Are employers right about skills gaps – or are we overlooking perception gaps?

By Luke Bocock, NFER Research Director, and Sam Avanzo Windett, Deputy Director of the Learning and Work Institute

Monday 1 July 2024


This blog post was first published on the People Management website on June 25 2024. 

There is no shortage of research on the scale and severity of skills gaps in the UK costing billions to the economy, such as that by The Open University and Skills Builder.

Employers report a double skills gap: in technical skills and in the transferable ‘essential employment skills’ (EESs) that complement technical skills. Of these EESs, communication, collaboration, problem solving, decision making, information literacy, creative thinking and organising, planning and prioritising will be most in demand across the labour market by 2035.

New research for The Skills Imperative 2035, funded by the Nuffield Foundation, suggests that gaps in these skills are already widespread, with more than 10 per cent of workers having a substantial deficiency. Even more importantly, the proportion of workers with substantial EES deficiencies has the potential to nearly double by 2035, meaning up to seven million workers may lack the EESs they need to fully do their jobs – with consequences for both earnings and productivity growth.

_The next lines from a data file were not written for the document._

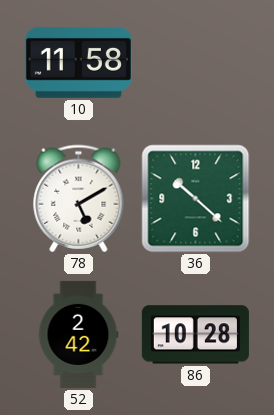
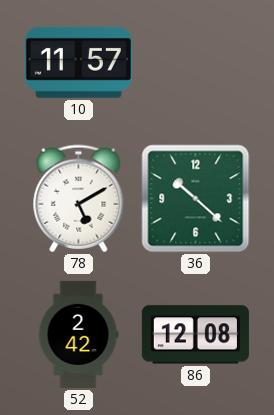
10: 11:58 -> 11:57
86: 10:28 -> 12:08
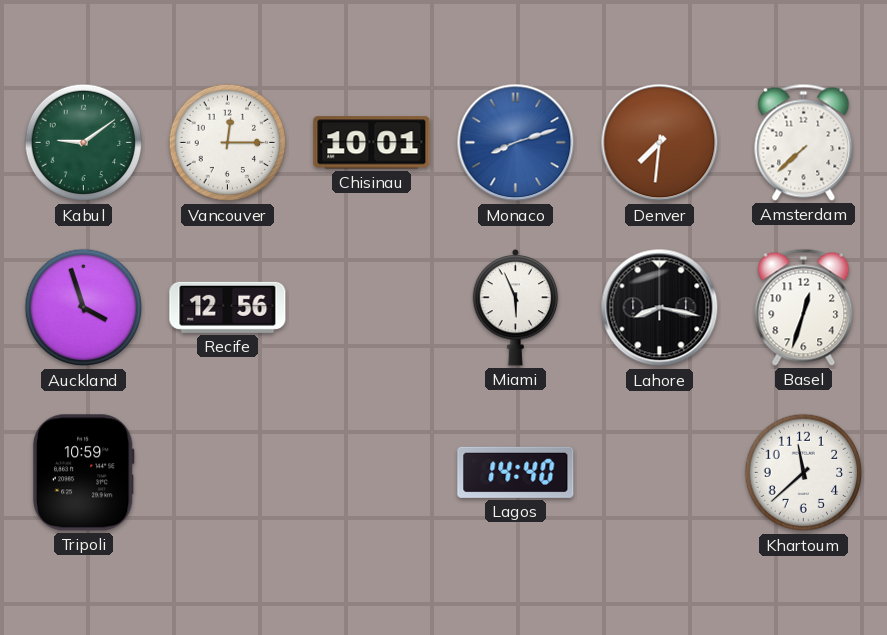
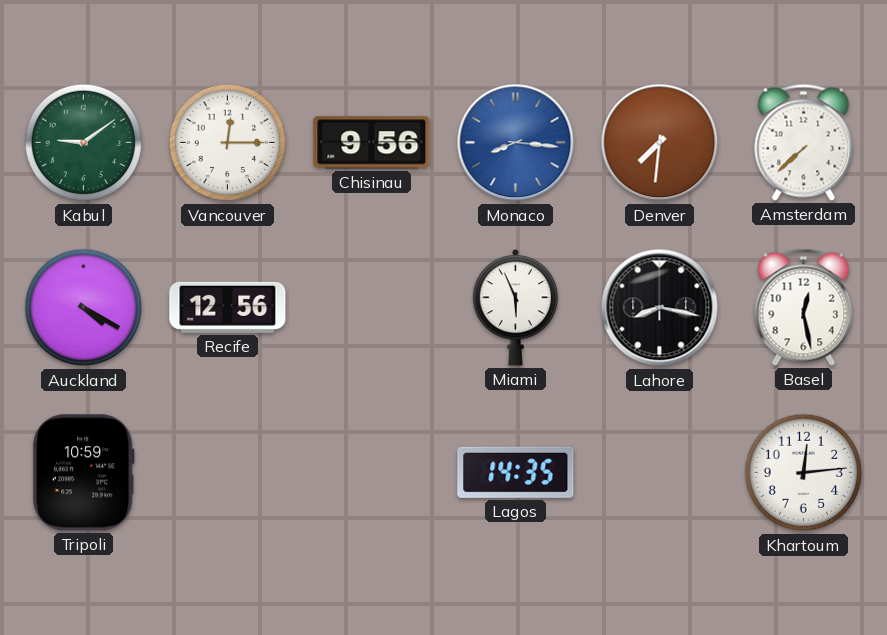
Chisinau: 10:01 -> 9:56
Monaco: 8:12 -> 8:16
Auckland: 3:57 -> 4:20
Basel: 12:33 -> 12:28
Lagos: 14:40 -> 14:35
Khartoum: 11:38 -> 12:14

Assessments of skills gaps have tended to rely almost entirely on the employer perspective, with minimal attention paid to the possibility that there may be a perception gap between employers and their employees. Our work on The Skills Imperative 2035 sheds new light on the missing worker perspective, using a new instrument to estimate workers’ EESs from their self-reported behaviours and comparing the skills they possess with the skills they perceive are required to do their jobs. These findings challenge the narrative that skills gaps are purely down to the lack of skills that employees possess. Instead, under utilisation of skills by some employers or the withdrawal of skills by some disaffected employees may also be factors.

While employers suggest that skills gaps increase as we move down the occupational hierarchy – from managers and directors at the top end, to workers in elementary occupations (eg warehouse operatives and window cleaners) at the bottom end – workers’ self-reported behaviours indicate the opposite. Our results suggest that professionals typically have skills deficiencies in relation to their EESs, but that skills under utilisation is more typical in the bottom half of the occupational hierarchy. This would mean employees in these occupations have skills that are being overlooked by their employers.

Of course, self-report data has known limitations; for example, some workers may underestimate their employers’ expectations or over report their skills. But there are other possible explanations too. What if businesses are failing to identify and fully harness the latent skills of workers in lower-level occupations? This could be the case if, for example, workers’ previous roles or personal lives have enabled them to develop and use these skills to a greater degree.

What if skills gaps emerge because workers are dissatisfied with their jobs? Existing evidence indicates that this could be caused by poor-quality employment resulting in reduced engagement, lower organisational commitment and reduced work effort, leading workers to withdraw their skills and employers to therefore identify skills gaps.

So, while employers are projected to increasingly suffer from skills gaps, they could also play a vital role in resolving them. HR and management practices are widely known to play an important part in aligning employers’ and workers’ perspectives. Research has shown skills gap agreement is more common in firms with regular performance reviews, extended job descriptions, formal channels through which workers are consulted on organisational change and which operate collective bargaining mechanisms and industry-level agreements. Line managers can also help unlock latent skills in the workforce by identifying and fully using the EESs workers possess.

Finally, businesses can minimise withdrawal behaviour: England has seen an increase in poor-quality jobs, characterised by low hourly pay and insecurity over working hours. Offering lower-paid workers greater security, flexibility and autonomy could be vital prerequisites for cultivating greater organisational commitment and minimising workers withdrawing their skills. 

Many, if not most, organisations will already be doing these things well, but every employer can still ask themselves ‘what more can I do to maximise the EESs of my workers? How can I help to harness and build creative thinking and organising skills across my workforce?’ for example. Above all, we need a collective response from across government, industry, the education system and wider society to address skills gaps in the current workforce. No employer can afford to be a passive observer over this next decade.